▸ **HOW TO COMPLETE THIS TASK**:
Leaving the images aside, transcribe all the data below exactly.

[Saved entries]
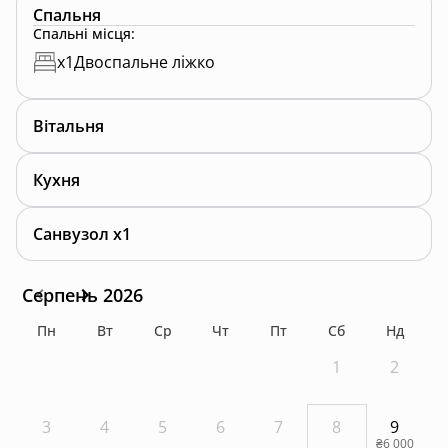
Спальня
Спальні місця
:
x
1
Двоспальне ліжко
Вітальня
Кухня
Санвузол x1
Серпень 2026
Пн
Вт
Ср
Чт
Пт
Сб
Нд
1
2
3
4
5
6
7
8
9
₴6 000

▸ **REPLY TO THE EXERCISE**:
Спальня
Спальні місця
:
x
1
Двоспальне ліжко
Вітальня
Кухня
Санвузол x1
Серпень 2026
Пн
Вт
Ср
Чт
Пт
Сб
Нд
1
2
3
4
5
6
7
8
9
₴6 000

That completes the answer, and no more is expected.